The climb to the Chinese takeaway Temple 84 was steep but safe. It was founded by a Chinese priest of the Ritsu Buddhist sect but converted to Shingon “in the old days”. Among other things it celebrates the badger, a god of peaceful families, marriages and the restaurant business. The descent was steep and slightly slippery after yesterday’s rain.
Temple 85 was halfway up the next mountain and was remote and peaceful. We stopped in a nice cafe at the foot of the mountain for a cup of tea and were not charged. Temple 86 was being renovated and its charm was limited. Our next stop was a small village shop where we bought a banana. Two Japanese ladies engaged us in conversation and bought us each a large juicy apple as a present. I produced one of my name slips with a Buddhist prayer, as is the custom when someone gives you settai. It’s usually welcomed but these ladies refused it saying they were Christians. Jehovah’s Witnesses.

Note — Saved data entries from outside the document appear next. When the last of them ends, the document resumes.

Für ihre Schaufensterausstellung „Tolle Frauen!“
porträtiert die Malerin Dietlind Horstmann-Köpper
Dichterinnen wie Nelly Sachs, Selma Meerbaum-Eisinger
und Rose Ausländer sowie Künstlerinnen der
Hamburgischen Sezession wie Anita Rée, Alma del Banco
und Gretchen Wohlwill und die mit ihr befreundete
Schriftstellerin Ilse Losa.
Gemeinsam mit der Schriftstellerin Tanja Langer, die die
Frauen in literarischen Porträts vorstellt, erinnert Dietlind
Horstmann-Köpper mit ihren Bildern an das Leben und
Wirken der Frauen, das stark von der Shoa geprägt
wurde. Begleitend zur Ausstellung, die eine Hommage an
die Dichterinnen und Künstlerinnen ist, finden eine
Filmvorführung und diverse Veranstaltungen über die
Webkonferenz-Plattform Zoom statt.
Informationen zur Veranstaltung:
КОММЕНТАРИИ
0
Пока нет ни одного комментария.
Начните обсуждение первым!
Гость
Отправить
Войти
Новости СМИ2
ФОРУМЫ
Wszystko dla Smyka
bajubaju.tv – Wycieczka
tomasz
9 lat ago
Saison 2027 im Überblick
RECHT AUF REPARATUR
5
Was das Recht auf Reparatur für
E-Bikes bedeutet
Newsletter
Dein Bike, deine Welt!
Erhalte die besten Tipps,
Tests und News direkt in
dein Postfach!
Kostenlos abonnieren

Temple 87 was back in the urban sprawl and forgettable. But we did stop in an attractive pilgrim rest hut on the way and I wrote a note in the visitor book expressing my gratitude for all the rest huts which I’ve used and photographed along the way.
So now there is a small and select crowd of pilgrims in the ryokan preparing for the climb up and over the next mountain to Temple 88. It is, of course, the final temple of the 88 temple pilgrimage but it is not quite the end of the pilgrimage. For that, we face a further two days of walking back to Temple 1 to receive the final stamp when the pilgrimage will end.